Begitulah berlalu beberapa
lamanya sehingga pemuda ini makin mahir dalam dua bidang ilmu yang bertentangan
itu. Suatu ketika ia melihat orang-orang terhenti pada suatu jalan karena ada
binatang buas yang menghalangi. Mereka tidak berani melewatinya karena binatang
itu tampak siap menyerang siapapun yang mendekatinya. Pemuda itu berkata dalam
hati,”Hari ini aku akan mengetahui, ajaran sahir ataukah rahib yang lebih
baik!!”
Sambil memungut batu kecil
dan melemparkannya kepada binatang buas itu, ia berdoa, “Ya Allah, jika ajaran Rahib
lebih Engkau sukai daripada ajaran sahir, bunuhlah binatang buas itu agar
orang-orang bisa berjalan lagi ..!!
Dan ternyata binatang buas
itu seketika mati ketika terkena batu tersebut. Sang pemuda menceritakan
pengalamannya itu kepada Rahib, yang kemudian berkata, “Wahai anakku, engkau
kini lebih utama daripada aku. Tetapi ketahuilah, sesungguhnya engkau akan
mendapat cobaan (bala’) karena keutamaanmu ini.

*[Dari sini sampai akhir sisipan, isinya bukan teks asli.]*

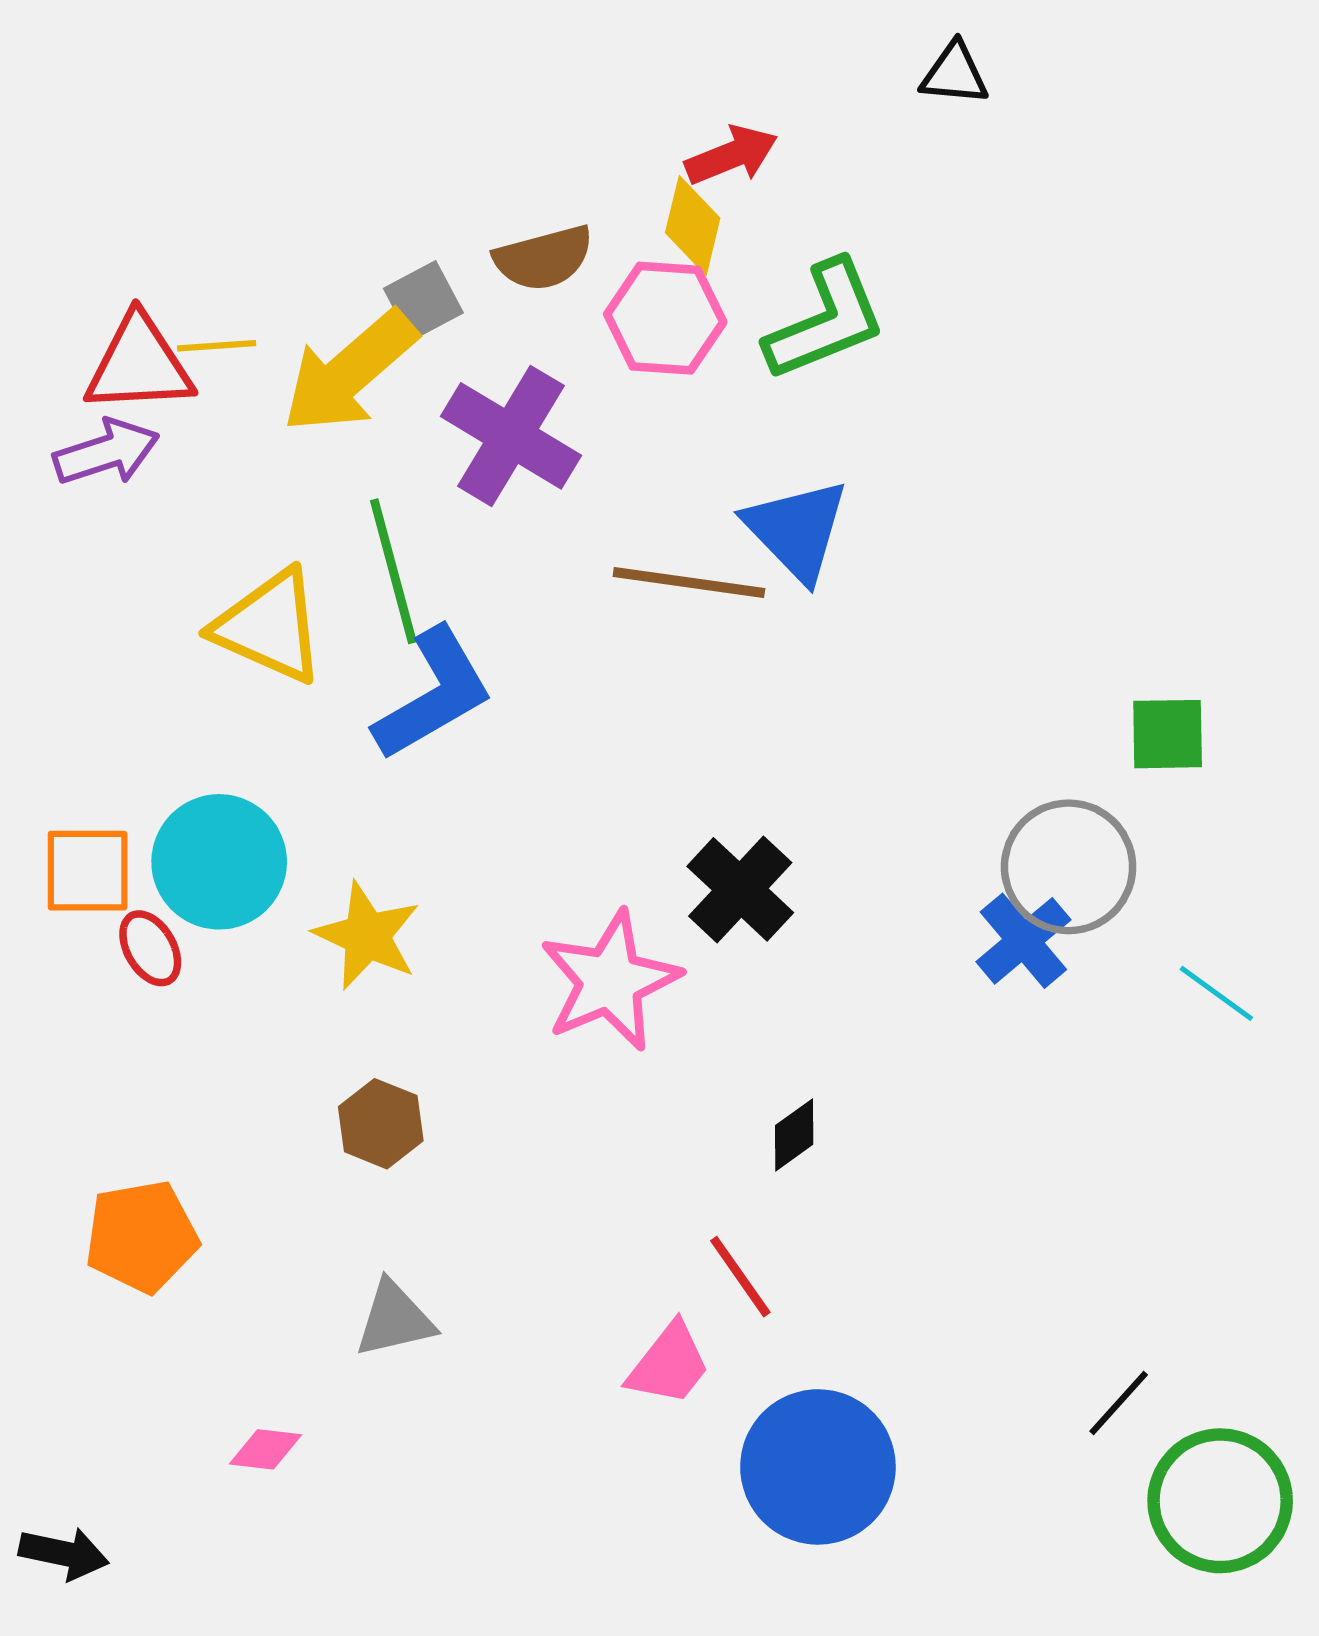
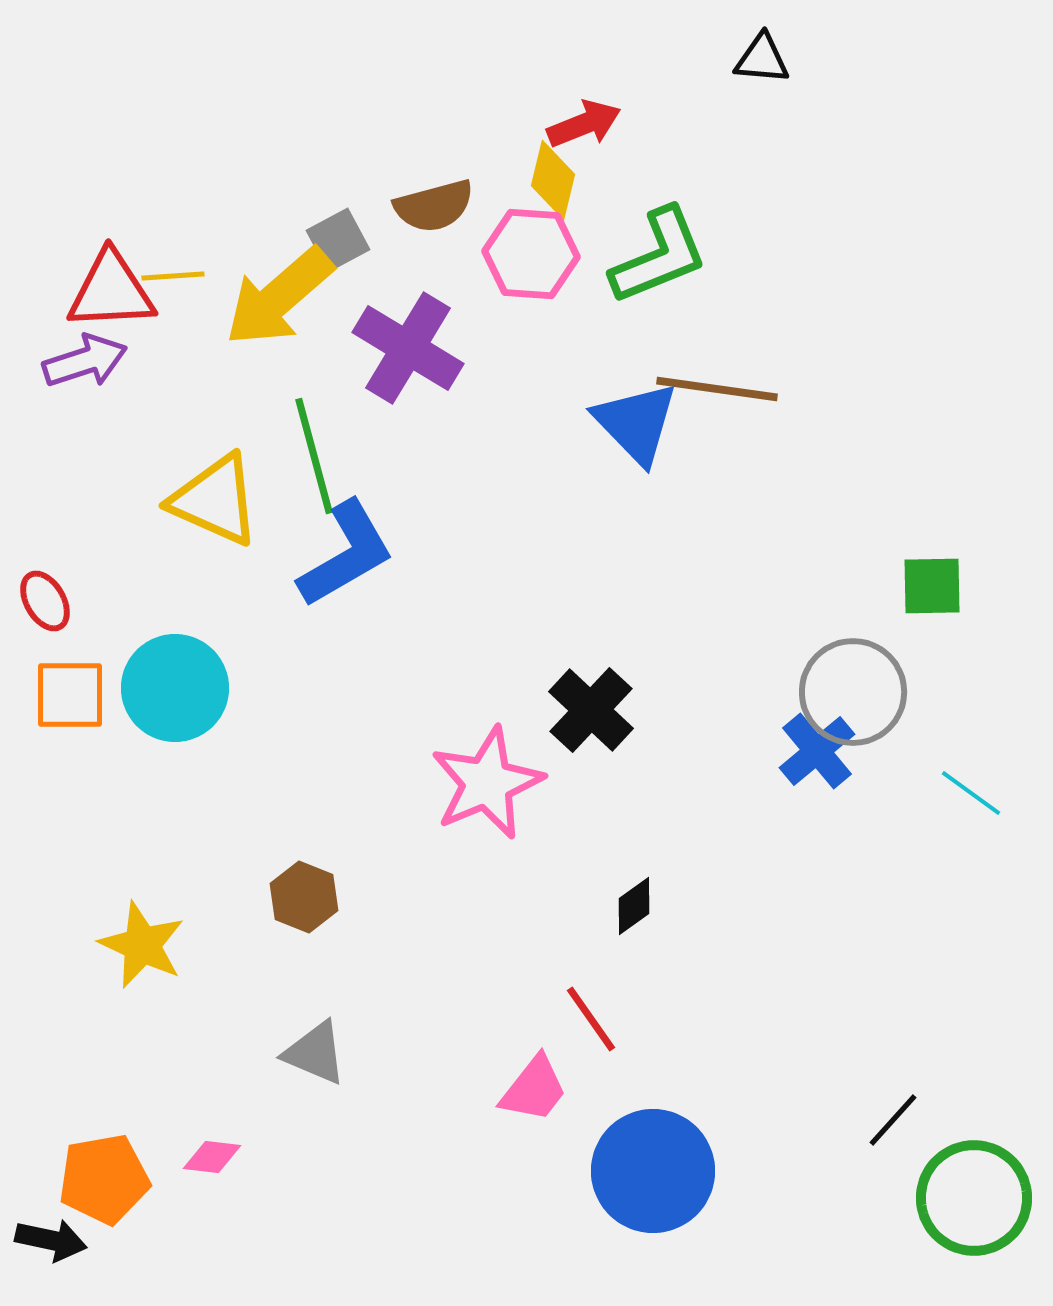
brown line: (689, 582) -> (717, 389), moved
yellow star: (367, 936) -> (142, 945), moved
red ellipse: (150, 948) -> (45, 601), moved
orange pentagon: (141, 1236) -> (104, 1179), moved
gray triangle: (395, 1319) -> (315, 1053), turned 36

Maka apabila bala’ itu datang
padamu, janganlah sekali-kali engkau menunjuk (mengaitkan) aku.”
Allah memang memberikan
karunia yang besar kepada pemuda tersebut, ia bisa mengobati berbagai macam
penyakit, dan atas izin Allah menjadi sembuh. Bahkan penyakit yang menurut
banyak orang tidak bisa disembuhkan seperti buta, belang, lepra dan berbagai
penyakit lainnya. Pada mulanya hal itu tidak terlalu menarik perhatian, karena
Raja dan masyarakat beranggapan pemuda itu memperoleh kehaliannya itu itu dari
sahir. Sampai pada suatu ketika ada
seorang lelaki, kawan sang Raja yang telah lama mengalami kebutaan, mendatangi
pemuda itu dan berkata, “Jika engkau bisa menyembuhkan penyakitku hingga aku
bisa melihat lagi, maka aku akan memberikan apapun yang engkau minta, sebanyak
apapun yang engkau inginkan..!!”
Pemuda itu berkata, “Aku
tidak bisa menyembuhkan, tetapi hanya Allah yang memberikan kesembuhan kepada
siapapun yang dikehendakiNya. Jika engkau percaya kepada Allah, aku akan berdoa
dan semoga Allah memberikan kesembuhan kepadamu…!!”
Lelaki itu segera
menyatakan keimanannya kepada Allah, dan setelah sang Pemuda selesai berdoa,
seketika ia bisa melihat kembali. Karena gembiranya, tanpa memperhitungkan apa
yang akan terjadi, lelaki itu hadir kembali di majelis pertemuan Raja
sebagaimana ia hadir sebelum mengalami kebutaan. Sang Raja sangat takjub dengan
keadaannya dan berkata, “Siapakah yang menyembuhkan matamu?”
Mendengar pertanyaan itu,
barulah lelaki itu sadar bahaya apa yang akan menimpanya jika ia berkata jujur.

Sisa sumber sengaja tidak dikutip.